DIFUSSE OPTICAL TOMOGRAGHY AND MAGNETINC RESONANCE IMAGE MODOLAITIES

Advance Medical

Imaging

Submitted to DR. Nasser H. Kashou

DIFUSSE OPTICAL TOMOGRAGHY AND MAGNETINC RESONANCE IMAGE MODOLAITIES

ABSTRACT

In this article, we discuss about diffuse optical tomography (DOT) and magnetic resonance imaging (MRI) as two image modalities in biomedical field. The foundation of MRI, as a technology that used for study of disease, started in 1971, and DOT, as new technology in biomedical field, began during the year of 1991. DOT is an emerging modality that uses Near Infrared (NIR) light to reveal structural and functional information of deep biological tissue. If other imaging modalities are not available, DOT uses in diagnosis and monitoring, brain image, and small animal imaging to provide contrast mechanism for chemical, molecular, and anatomical imaging. DOT offers the potential to perform non-ionizing radiation and non-invasive three-dimensional reconstruction of optical properties of tissue given the measurements and forward model of photon propagation and the technology is fast and simple.

On the other hand, Magnetic Resonance Imaging, or MRI, stems from the application of nuclear magnetic resonance (NMR) to radiological imaging. The adjective 'magnetic' refers to the use of a range (usually 1.5 Tesla) of magnetic fields and 'resonance' refers to the need to match the radio frequency (RF) of an oscillating magnetic field to the 'precessional' frequency of the spins of some atomic nucleus in a tissue molecule. The principle advantage of MRI is its excellent contrast resolution, high soft tissue contrast, and non-invasive technology.
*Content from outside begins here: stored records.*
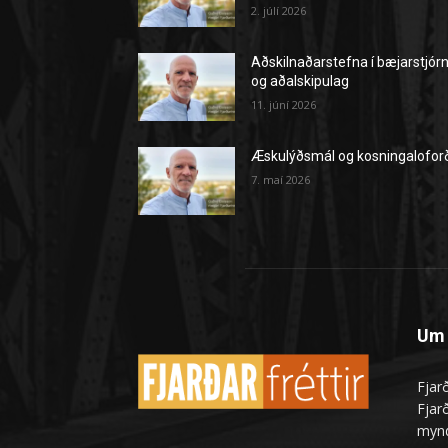
2. júlí 2026
Aðskilnaðarstefna í bæjarstjór
og aðalskipulag
11. júní 2026
Æskulýðsmál og kosningalofor
7. maí 2026
Um 
Fjarð
Fjarð
mynd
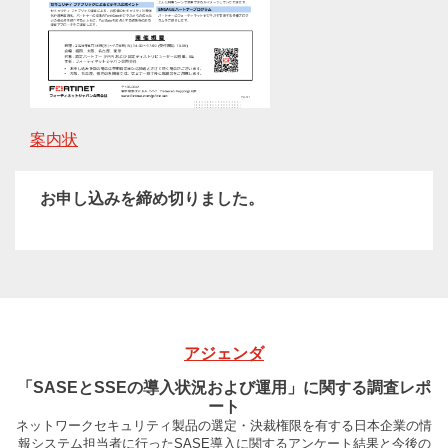
案内状
お申し込みを締め切りました。
アジェンダ
「SASEとSSEの導入状況および運用」に関する調査レポ
ート
ネットワークセキュリティ製品の選定・決裁権限を有する日本企業の情
報システム担当者に行ったSASE導入に関するアンケート結果と今後の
DIFFUSE OPTICAL TOMOGRAPHY

There are three basic types to optical tomography since the early 1980s: diffuse optical tomography (DOT), diffraction tomography, and optical coherence tomography. Optical methods are of particular importance in the medical field, because these techniques able to be safe and cheap and, in addition, offer a therapeutic potential. Tomographic techniques produce slice images of three-dimensional objects. Nowadays, the main applications of DOT are limb, breast, joint, and brain imaging.
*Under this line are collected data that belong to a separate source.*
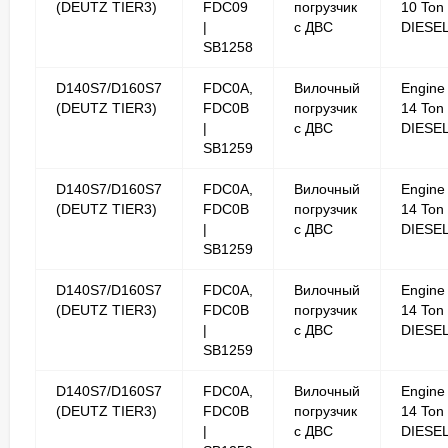
(DEUTZ TIER3)
FDC09
погрузчик
10 Ton
|
с ДВС
DIESE
SB1258
D140S7/D160S7
FDC0A,
Вилочный
Engine
(DEUTZ TIER3)
FDC0B
погрузчик
14 Ton
|
с ДВС
DIESE
SB1259
D140S7/D160S7
FDC0A,
Вилочный
Engine
(DEUTZ TIER3)
FDC0B
погрузчик
14 Ton
|
с ДВС
DIESE
SB1259
D140S7/D160S7
FDC0A,
Вилочный
Engine
(DEUTZ TIER3)
FDC0B
погрузчик
14 Ton
|
с ДВС
DIESE
SB1259
D140S7/D160S7
FDC0A,
Вилочный
Engine
(DEUTZ TIER3)
FDC0B
погрузчик
14 Ton
|
с ДВС
DIESE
The concept of DOT emerged in the early 1990s which is a biomedical modality that is based on near-infrared (NIR) optical technologies. In this technology, DOT uses NIR light to illuminate tissue and reconstruct optical scattering and absorption maps of the specific tissue being imaged by using trans-illuminated light collected at the surface of the tissue that provides 3-dimensional images of living tissue in bodies. These properties can be related to the concentration of tissue chromophores, namely oxy-hemoglobin, deoxy-hemoglobin, fat, and water. These concentrations, in turn can be related to tissue metabolism, making the information obtained through DOT functional information. By looking to infrared spectral region, light is extremely absorbed by hemoglobin and water within the tissues. In the region, the wavelength from 700 nm to 1000 nm, the blood and water absorb comparatively little light allowing this region to oblige as an "optical window" into the tissue.

Fig 1. Showing optical window

Their relative concentrations have previously been linked to cancer malignancy. For example, breast cancer has been one of the leading causes of dead for women in the United State. Therefore, a non-invasive DOT detector can be helpful to indicate the breast cancer. Optical contrast between unhealthy and normal tissues is high, DOT offers the ability to quantitatively image the high optical contrast that arises basically from molecular and cellular signal produced through the existing of blood, water, lipid, as well as cellular density along with phase contrast, which are the main transformations associated with malignancy.

DOT offers the capability to simultaneously quantify the tissue concentration of both oxy- (HbO) and deoxy-hemoglobin (Hb). In this technology, two or more near-infrared sources, with wavelengths specifically chosen to include the isosbestic point (related HbO and Hb have identical extinction coefficients) of the oxy/deoxy-hemoglobin absorption spectrum, illuminate the tissue at various locations.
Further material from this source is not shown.